Dataset records:
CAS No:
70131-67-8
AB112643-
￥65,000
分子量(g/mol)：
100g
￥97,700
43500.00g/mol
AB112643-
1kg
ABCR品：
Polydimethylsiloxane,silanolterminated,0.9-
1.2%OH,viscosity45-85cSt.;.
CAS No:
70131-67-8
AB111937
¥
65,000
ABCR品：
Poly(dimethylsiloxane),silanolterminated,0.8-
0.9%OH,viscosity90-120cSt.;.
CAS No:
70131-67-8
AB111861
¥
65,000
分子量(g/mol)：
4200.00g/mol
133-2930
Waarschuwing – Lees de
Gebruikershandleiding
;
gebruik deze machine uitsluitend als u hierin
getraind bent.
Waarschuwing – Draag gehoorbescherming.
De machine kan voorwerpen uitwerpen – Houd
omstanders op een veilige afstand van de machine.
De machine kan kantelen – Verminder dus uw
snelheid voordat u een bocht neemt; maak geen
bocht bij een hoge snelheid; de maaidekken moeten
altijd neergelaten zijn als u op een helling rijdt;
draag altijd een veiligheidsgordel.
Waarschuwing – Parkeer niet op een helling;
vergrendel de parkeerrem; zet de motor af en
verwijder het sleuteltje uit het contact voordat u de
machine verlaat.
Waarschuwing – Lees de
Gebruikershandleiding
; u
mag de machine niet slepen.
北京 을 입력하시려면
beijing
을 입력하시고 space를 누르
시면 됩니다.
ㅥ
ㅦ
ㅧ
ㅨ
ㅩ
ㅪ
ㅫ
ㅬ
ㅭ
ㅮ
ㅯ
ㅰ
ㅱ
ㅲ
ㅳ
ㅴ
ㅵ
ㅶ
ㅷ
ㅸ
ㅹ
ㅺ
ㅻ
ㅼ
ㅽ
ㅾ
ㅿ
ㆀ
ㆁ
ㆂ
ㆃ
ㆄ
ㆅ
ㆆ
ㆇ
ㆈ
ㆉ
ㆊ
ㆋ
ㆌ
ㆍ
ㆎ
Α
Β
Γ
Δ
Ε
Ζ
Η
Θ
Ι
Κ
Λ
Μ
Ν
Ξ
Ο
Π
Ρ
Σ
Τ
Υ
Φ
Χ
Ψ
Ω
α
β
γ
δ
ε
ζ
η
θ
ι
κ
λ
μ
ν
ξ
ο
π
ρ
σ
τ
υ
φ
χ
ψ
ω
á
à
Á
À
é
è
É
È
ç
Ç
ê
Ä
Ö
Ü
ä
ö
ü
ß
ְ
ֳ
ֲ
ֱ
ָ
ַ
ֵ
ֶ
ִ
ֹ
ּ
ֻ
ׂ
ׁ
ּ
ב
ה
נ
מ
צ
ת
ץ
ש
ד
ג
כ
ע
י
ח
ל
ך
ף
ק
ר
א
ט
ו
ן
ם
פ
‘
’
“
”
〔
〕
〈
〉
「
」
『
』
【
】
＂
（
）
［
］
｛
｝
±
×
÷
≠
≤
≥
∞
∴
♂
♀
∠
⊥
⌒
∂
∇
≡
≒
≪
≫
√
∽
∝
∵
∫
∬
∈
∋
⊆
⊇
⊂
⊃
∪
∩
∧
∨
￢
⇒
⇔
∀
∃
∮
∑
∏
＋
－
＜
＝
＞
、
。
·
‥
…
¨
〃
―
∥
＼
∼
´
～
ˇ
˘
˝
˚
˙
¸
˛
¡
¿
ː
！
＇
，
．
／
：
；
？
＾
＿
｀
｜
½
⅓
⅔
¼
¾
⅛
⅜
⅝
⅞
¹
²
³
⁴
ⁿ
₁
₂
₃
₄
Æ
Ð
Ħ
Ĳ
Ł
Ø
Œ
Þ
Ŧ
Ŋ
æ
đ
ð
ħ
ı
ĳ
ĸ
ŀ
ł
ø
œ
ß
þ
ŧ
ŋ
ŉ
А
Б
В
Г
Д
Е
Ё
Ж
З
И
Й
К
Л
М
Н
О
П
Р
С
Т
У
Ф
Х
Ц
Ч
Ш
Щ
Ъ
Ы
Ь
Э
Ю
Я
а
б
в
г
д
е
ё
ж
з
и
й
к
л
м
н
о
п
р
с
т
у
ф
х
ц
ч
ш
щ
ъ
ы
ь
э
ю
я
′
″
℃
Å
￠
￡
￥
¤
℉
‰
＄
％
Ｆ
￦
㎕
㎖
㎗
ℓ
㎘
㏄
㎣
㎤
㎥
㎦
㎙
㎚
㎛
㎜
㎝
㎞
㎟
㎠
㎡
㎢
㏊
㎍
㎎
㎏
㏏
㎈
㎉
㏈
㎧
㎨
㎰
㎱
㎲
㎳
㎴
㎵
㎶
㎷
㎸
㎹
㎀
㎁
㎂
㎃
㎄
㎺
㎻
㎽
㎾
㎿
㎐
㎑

What you are asked to do: Return every entry exactly.

Exercise result:
CAS No:
70131-67-8
AB112643-
￥65,000
分子量(g/mol)：
100g
￥97,700
43500.00g/mol
AB112643-
1kg
ABCR品：
Polydimethylsiloxane,silanolterminated,0.9-
1.2%OH,viscosity45-85cSt.;.
CAS No:
70131-67-8
AB111937
¥
65,000
ABCR品：
Poly(dimethylsiloxane),silanolterminated,0.8-
0.9%OH,viscosity90-120cSt.;.
CAS No:
70131-67-8
AB111861
¥
65,000
分子量(g/mol)：
4200.00g/mol
133-2930
Waarschuwing – Lees de
Gebruikershandleiding
;
gebruik deze machine uitsluitend als u hierin
getraind bent.
Waarschuwing – Draag gehoorbescherming.
De machine kan voorwerpen uitwerpen – Houd
omstanders op een veilige afstand van de machine.
De machine kan kantelen – Verminder dus uw
snelheid voordat u een bocht neemt; maak geen
bocht bij een hoge snelheid; de maaidekken moeten
altijd neergelaten zijn als u op een helling rijdt;
draag altijd een veiligheidsgordel.
Waarschuwing – Parkeer niet op een helling;
vergrendel de parkeerrem; zet de motor af en
verwijder het sleuteltje uit het contact voordat u de
machine verlaat.
Waarschuwing – Lees de
Gebruikershandleiding
; u
mag de machine niet slepen.
北京 을 입력하시려면
beijing
을 입력하시고 space를 누르
시면 됩니다.
ㅥ
ㅦ
ㅧ
ㅨ
ㅩ
ㅪ
ㅫ
ㅬ
ㅭ
ㅮ
ㅯ
ㅰ
ㅱ
ㅲ
ㅳ
ㅴ
ㅵ
ㅶ
ㅷ
ㅸ
ㅹ
ㅺ
ㅻ
ㅼ
ㅽ
ㅾ
ㅿ
ㆀ
ㆁ
ㆂ
ㆃ
ㆄ
ㆅ
ㆆ
ㆇ
ㆈ
ㆉ
ㆊ
ㆋ
ㆌ
ㆍ
ㆎ
Α
Β
Γ
Δ
Ε
Ζ
Η
Θ
Ι
Κ
Λ
Μ
Ν
Ξ
Ο
Π
Ρ
Σ
Τ
Υ
Φ
Χ
Ψ
Ω
α
β
γ
δ
ε
ζ
η
θ
ι
κ
λ
μ
ν
ξ
ο
π
ρ
σ
τ
υ
φ
χ
ψ
ω
á
à
Á
À
é
è
É
È
ç
Ç
ê
Ä
Ö
Ü
ä
ö
ü
ß
ְ
ֳ
ֲ
ֱ
ָ
ַ
ֵ
ֶ
ִ
ֹ
ּ
ֻ
ׂ
ׁ
ּ
ב
ה
נ
מ
צ
ת
ץ
ש
ד
ג
כ
ע
י
ח
ל
ך
ף
ק
ר
א
ט
ו
ן
ם
פ
‘
’
“
”
〔
〕
〈
〉
「
」
『
』
【
】
＂
（
）
［
］
｛
｝
±
×
÷
≠
≤
≥
∞
∴
♂
♀
∠
⊥
⌒
∂
∇
≡
≒
≪
≫
√
∽
∝
∵
∫
∬
∈
∋
⊆
⊇
⊂
⊃
∪
∩
∧
∨
￢
⇒
⇔
∀
∃
∮
∑
∏
＋
－
＜
＝
＞
、
。
·
‥
…
¨
〃
―
∥
＼
∼
´
～
ˇ
˘
˝
˚
˙
¸
˛
¡
¿
ː
！
＇
，
．
／
：
；
？
＾
＿
｀
｜
½
⅓
⅔
¼
¾
⅛
⅜
⅝
⅞
¹
²
³
⁴
ⁿ
₁
₂
₃
₄
Æ
Ð
Ħ
Ĳ
Ł
Ø
Œ
Þ
Ŧ
Ŋ
æ
đ
ð
ħ
ı
ĳ
ĸ
ŀ
ł
ø
œ
ß
þ
ŧ
ŋ
ŉ
А
Б
В
Г
Д
Е
Ё
Ж
З
И
Й
К
Л
М
Н
О
П
Р
С
Т
У
Ф
Х
Ц
Ч
Ш
Щ
Ъ
Ы
Ь
Э
Ю
Я
а
б
в
г
д
е
ё
ж
з
и
й
к
л
м
н
о
п
р
с
т
у
ф
х
ц
ч
ш
щ
ъ
ы
ь
э
ю
я
′
″
℃
Å
￠
￡
￥
¤
℉
‰
＄
％
Ｆ
￦
㎕
㎖
㎗
ℓ
㎘
㏄
㎣
㎤
㎥
㎦
㎙
㎚
㎛
㎜
㎝
㎞
㎟
㎠
㎡
㎢
㏊
㎍
㎎
㎏
㏏
㎈
㎉
㏈
㎧
㎨
㎰
㎱
㎲
㎳
㎴
㎵
㎶
㎷
㎸
㎹
㎀
㎁
㎂
㎃
㎄
㎺
㎻
㎽
㎾
㎿
㎐
㎑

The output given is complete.